Avrupa Birliği çok uzun bir süredir İngiltere'de günah keçisi olarak değerlendirilmektedir; aslında bu durum topluluğun diğer üyelerinde de bir nebzeye kadar benzer düzeydedir. Ortaya çıkan sorunların büyük bölümünde üye ülkelerin vatandaşlarının görüşü neredeyse %50/%50 olarak bölünmektedir - genelde az bir farkla birliği destekleyenler galip gelmektedir. Birleşik Krallık'taki politik baskılar (yönetim, Euro karşıtı parlamenterler ve kamuoyu) hükümetin seçmenine 2017 yılı sonlarında ülkenin blok üyeliğini koruyup korumamasına yönelik bir referandum yapma sözü vermek durumunda bırakmıştır.
Parlamentoda sadece bir tek sandalyesi olan fakat toplum genelinde belirli bir tabana sahip olan Birleşik Krallık Bağımsızlık Partisi (UKIP) dışındaki diğer partiler ülkenin Avrupa Birliği'nde kalmaya devam etmesini arzulamaktadır. Yönetimdeki Muhafazakar parti referandum sözünü veren taraftır ve İngiltere'nin toplulukla yaptığı anlaşmanın yeniden değerlendirilmesi gerektiği görüşüne sahiptir - istenilen tavizlerin kopartılması halinde İngiltere'nin blok içerisinde yoluna devam etmesi yönünde bir kampanya yapacaktır.

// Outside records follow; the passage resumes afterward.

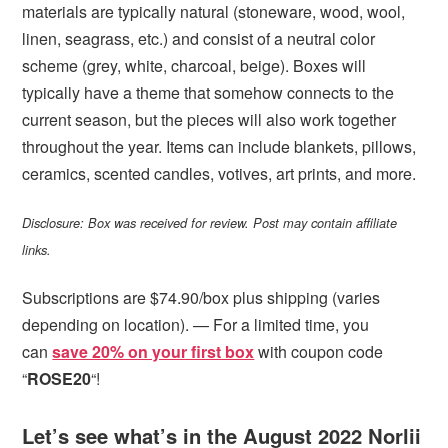
materials are typically natural (stoneware, wood, wool,
linen, seagrass, etc.) and consist of a neutral color
scheme (grey, white, charcoal, beige). Boxes will
typically have a theme that somehow connects to the
current season, but the pieces will also work together
throughout the year. Items can include blankets, pillows,
ceramics, scented candles, votives, art prints, and more.
Disclosure: Box was received for review. Post may contain affiliate
links.
Subscriptions are $74.90/box plus shipping (varies
depending on location). — For a limited time, you
can
save 20% on your first box
with coupon code
“
ROSE20
“!
Let’s see what’s in the August 2022 Norlii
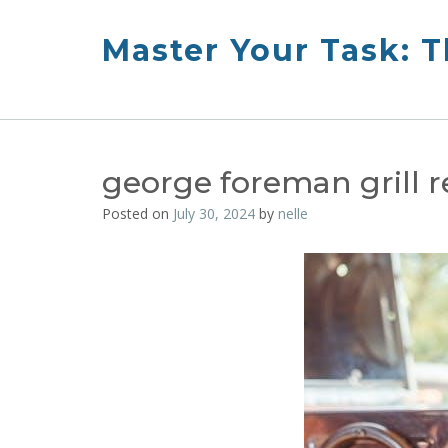
Skip
to
Master Your Task: 
content
george foreman grill 
Posted on
July 30, 2024
by
nelle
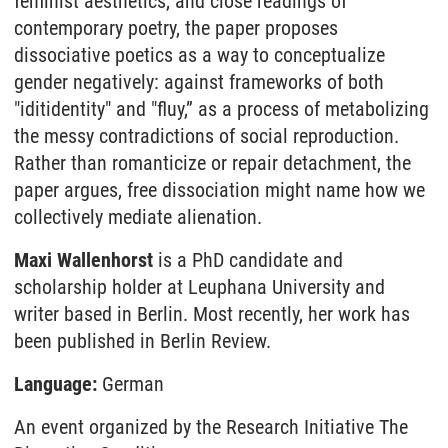
feminist aesthetics, and close readings of
contemporary poetry, the paper proposes
dissociative poetics as a way to conceptualize
gender negatively: against frameworks of both
"iditidentity" and "fluy,” as a process of metabolizing
the messy contradictions of social reproduction.
Rather than romanticize or repair detachment, the
paper argues, free dissociation might name how we
collectively mediate alienation.
Maxi Wallenhorst
is a PhD candidate and
scholarship holder at Leuphana University and
writer based in Berlin. Most recently, her work has
been published in Berlin Review.
Language:
German
An event organized by the Research Initiative The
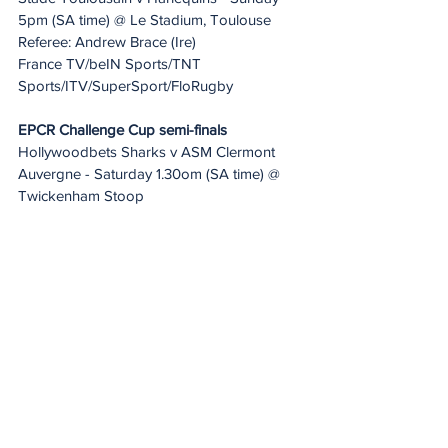
5pm (SA time) @ Le Stadium, Toulouse
Referee: Andrew Brace (Ire)
France TV/beIN Sports/TNT 
Sports/ITV/SuperSport/FloRugby
EPCR Challenge Cup semi-finals
Hollywoodbets Sharks v ASM Clermont 
Auvergne - Saturday 1.30om (SA time) @ 
Twickenham Stoop
Referee: Luke Pearce (Eng)
TNT Sports/France TV/beIN 
Sports/FloRugby/SuperSport
Gloucester Rugby v Benetton Rugby - 
Saturday 4pm (SA time ) @ Kingsholm
Referee: Nika Amashukeli (Geo)
TNT Sports/epcrugby.tv/beIN 
Sports/FloRugby/SuperSport
Tickets are available for Gloucester Rugby 
v Benetton at Kingsholm and 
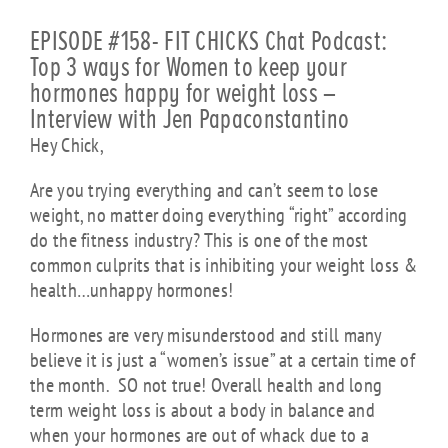
EPISODE #158- FIT CHICKS Chat Podcast:
Top 3 ways for Women to keep your
hormones happy for weight loss –
Interview with Jen Papaconstantino
Hey Chick,
Are you trying everything and can’t seem to lose
weight, no matter doing everything “right” according
do the fitness industry? This is one of the most
common culprits that is inhibiting your weight loss &
health…unhappy hormones!
Hormones are very misunderstood and still many
believe it is just a “women’s issue” at a certain time of
the month. SO not true! Overall health and long
term weight loss is about a body in balance and
when your hormones are out of whack due to a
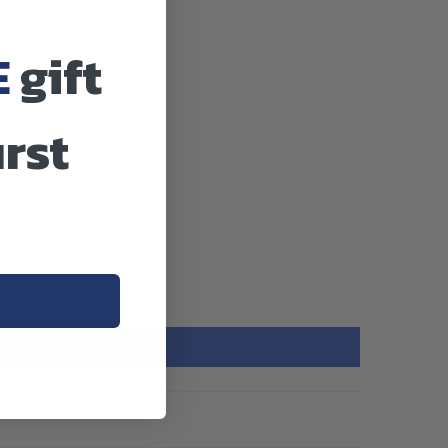
E
gift
irst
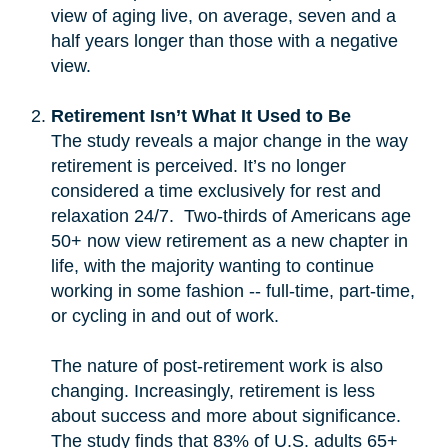
view of aging live, on average, seven and a
half years longer than those with a negative
view.
Retirement Isn’t What It Used to Be
The study reveals a major change in the way
retirement is perceived. It’s no longer
considered a time exclusively for rest and
relaxation 24/7. Two-thirds of Americans age
50+ now view retirement as a new chapter in
life, with the majority wanting to continue
working in some fashion -- full-time, part-time,
or cycling in and out of work.
The nature of post-retirement work is also
changing. Increasingly, retirement is less
about success and more about significance.
The study finds that 83% of U.S. adults 65+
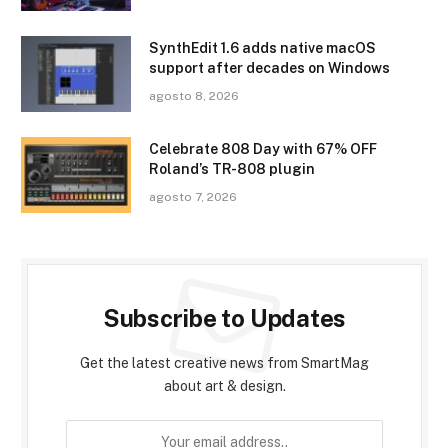
SynthEdit 1.6 adds native macOS
support after decades on Windows
agosto 8, 2026
Celebrate 808 Day with 67% OFF
Roland’s TR-808 plugin
agosto 7, 2026
Subscribe to Updates
Get the latest creative news from SmartMag
about art & design.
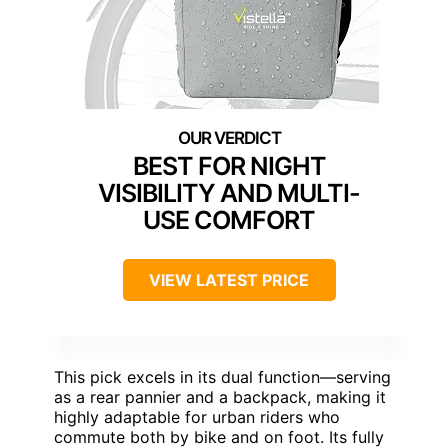
BEST FOR NIGHT
VISIBILITY AND MULTI-
USE COMFORT
VIEW LATEST PRICE
This pick excels in its dual function—serving
as a rear pannier and a backpack, making it
highly adaptable for urban riders who
commute both by bike and on foot. Its fully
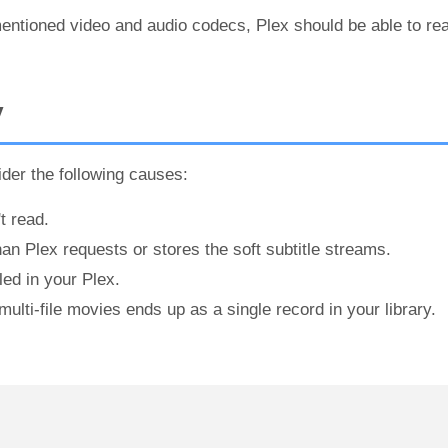
entioned video and audio codecs, Plex should be able to re
V
der the following causes:
t read.
han Plex requests or stores the soft subtitle streams.
led in your Plex.
ulti-file movies ends up as a single record in your library.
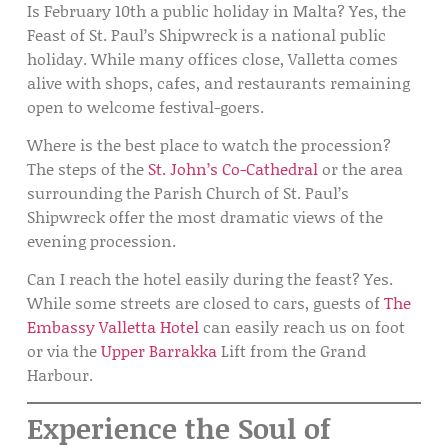
Is February 10th a public holiday in Malta?
Yes, the
Feast of St. Paul’s Shipwreck is a
national public
holiday
. While many offices close, Valletta comes
alive with shops, cafes, and restaurants remaining
open to welcome festival-goers.
Where is the best place to watch the procession?
The steps of the
St. John’s Co-Cathedral
or the area
surrounding the
Parish Church of St. Paul’s
Shipwreck
offer the most dramatic views of the
evening procession.
Can I reach the hotel easily during the feast?
Yes.
While some streets are closed to cars, guests of
The
Embassy Valletta Hotel
can easily reach us on foot
or via the
Upper Barrakka
Lift
from the Grand
Harbour.
Experience the Soul of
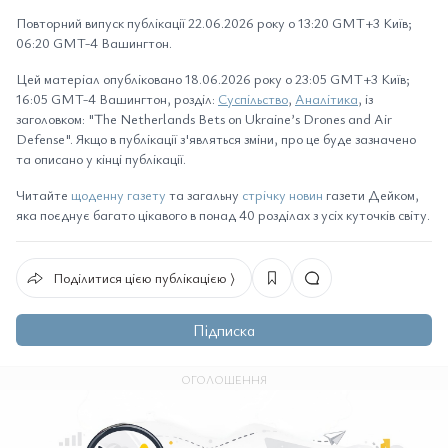
Повторний випуск публікації 22.06.2026 року о 13:20 GMT+3 Київ;
06:20 GMT-4 Вашингтон.
Цей матеріал опубліковано 18.06.2026 року о 23:05 GMT+3 Київ;
16:05 GMT-4 Вашингтон, розділ:
Суспільство
,
Аналітика
, із
заголовком: "The Netherlands Bets on Ukraine’s Drones and Air
Defense". Якщо в публікації з'являться зміни, про це буде зазначено
та описано у кінці публікації.
Читайте
щоденну газету
та загальну
стрічку новин
газети Дейком,
яка поєднує багато цікавого в понад 40 розділах з усіх куточків світу.
Поділитися цією публікацією ⟩
Підписка
ОГОЛОШЕННЯ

Parlamentonun alt komitelerinden birisi olan Avrupa İnceleme Komitesi, Başbakan Cameron'un istediği değişikliklerin yapılabilmesi için yürürlükteki anlaşmada bazı düzenlenmelerin gerçekleştirilmesi gerektiğini ifade etmektedir. Bu, yeni stratejik hedeflerin üzerinde uzlaşılması veya İngiltere'nin isteklerini hayata geçirilmesine yardımcı olacak bir aletin temin edilmesinden ziyade ilk adımın atılabilmesine olanak tanıyacak bir husustur. Avrupa Birliği anlaşmasında düzenlemelere gidilmesi ancak 28 üye ülkenin oybirliği ile jabul etmesi halinde mümkün kılınmıştır - bazı ülkelerde anlaşmadaki düzenlemelerin parlamentolara onaya gelmeden önce referanduma gidilmesini bile gerektirmektedir.
Anlaşmanın yarattığı ayak bağı, Başbakanın İngiltere'nin Avrupa Birliği ile arasındaki ilişkilerine yönelik değişiklikleri görüşebildiğini söylemesini biraz zor bir hale getirebilir - neticede Britanya'nın isteklerine diğer tüm üye ülkelerin hükümet bazında destek vermesi lazımdır.
Birleşik Krallık hükümetinin değişiklik istediği dört ana başlık mevcuttur:
-Britanya ve Euro kullanmayan diğer üye ülkeler için tek pazarın korunması
-Kırmızı şeridin getirdiği yükün bir hedef belirlenmek suretiyle azaltılması ve böylelikle rekabetin kuvvetlendirilmesi
-Britanya'nın "topluluğu daha da yakınlaşması"ndan muaf edilmesi ve ulusal parlamentoların güçlendirilmesi
-Avrupa Birliği'nden gelen göçmenlerin İngiltere'de çalışmanın getirdiği işsel çıkarlara (vergi krediler gibi) sahip olmalarının önüne geçilmesi
Bunların içerisinde en büyük tartışma yaratacak madde büyük ihtimalle en sondaki olacaktır zira anlaşmada gerekli düzenlemenin yapılabilmesi için "sosyal güvenlik ve sosyal koruma alanındaki değişiklikler" meselesi oybirliği ile kabul edilmek sorundadır. Başbakan'ın bu reform fikirlerine diğer ülke liderlerinden ne kadar destek alabileceği henüz bilinmemektedir. Tabi görüşleri kabul görse bile İngiliz seçmenini nasıl ikna edeceği konusu var.